Fiedler Audio’s Spacelab Interstellar, the algorithmic reverb plugin developed by the experts at Fraunhofer IIS, has an incorporated 3D panner that can create accurate room reverbs, including very long tail reverbs that still sound realistic. It comes with spectral and spatial sculpting of the reverb tail with a spatial EQ reverb time separately adjustable on nine frequency bands. On its own it supports up to 256 inputs (objects) and outputs (speakers).

When used with Dolby Atmos Composer, you’ll simply add a Spacelab Beam to a track and in Composer you can then open Spacelab, turn the individual Spacelab beams in Objects, and more.

gravitas MDS verdict

The gravitas MDS module and the Spacelab plugin work together in Dolby Atmos Composer to deliver what I think is one of the best Dolby Atmos workflow management systems out there. Not only does this ecosystem ensure the best possible quality with all spatial information included in the mix, but it also enables you to use DAWs that have none or partial support for the Dolby Atmos workflow.

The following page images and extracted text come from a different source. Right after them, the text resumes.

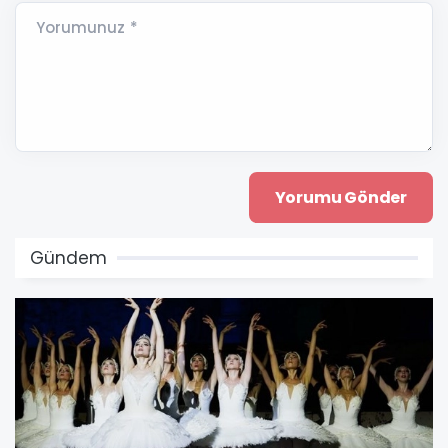
Yorumunuz *
Gündem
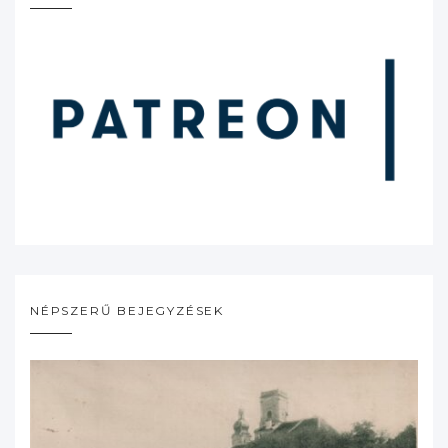
NÉPSZERŰ BEJEGYZÉSEK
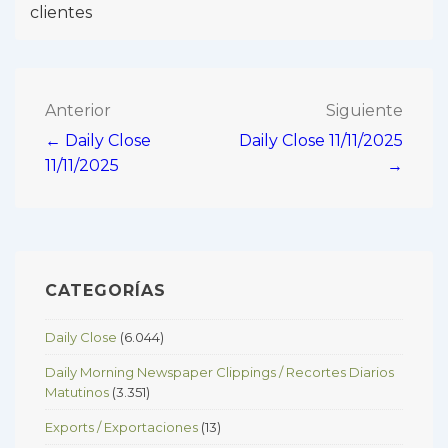
clientes
Navegación
Anterior
Siguiente
← Daily Close
Daily Close 11/11/2025
de
11/11/2025
→
entradas
CATEGORÍAS
Daily Close
(6.044)
Daily Morning Newspaper Clippings / Recortes Diarios
Matutinos
(3.351)
Exports / Exportaciones
(13)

As “normal” master plugin, gravitas MDS is one of the best plugins you can buy for track-based and master bus dynamics — as is Spacelab Interstellar for reverb.

Fiedler Audio gravitas MDS (€299), Spacelab Interstellar (€399), and Dolby Atmos Composer (€249) are available online. There’s also a Spacelab Ignition reverb (€249) that supports fewer channels than Interstellar and there’s a stripped down Dolby Atmos Composer available for free.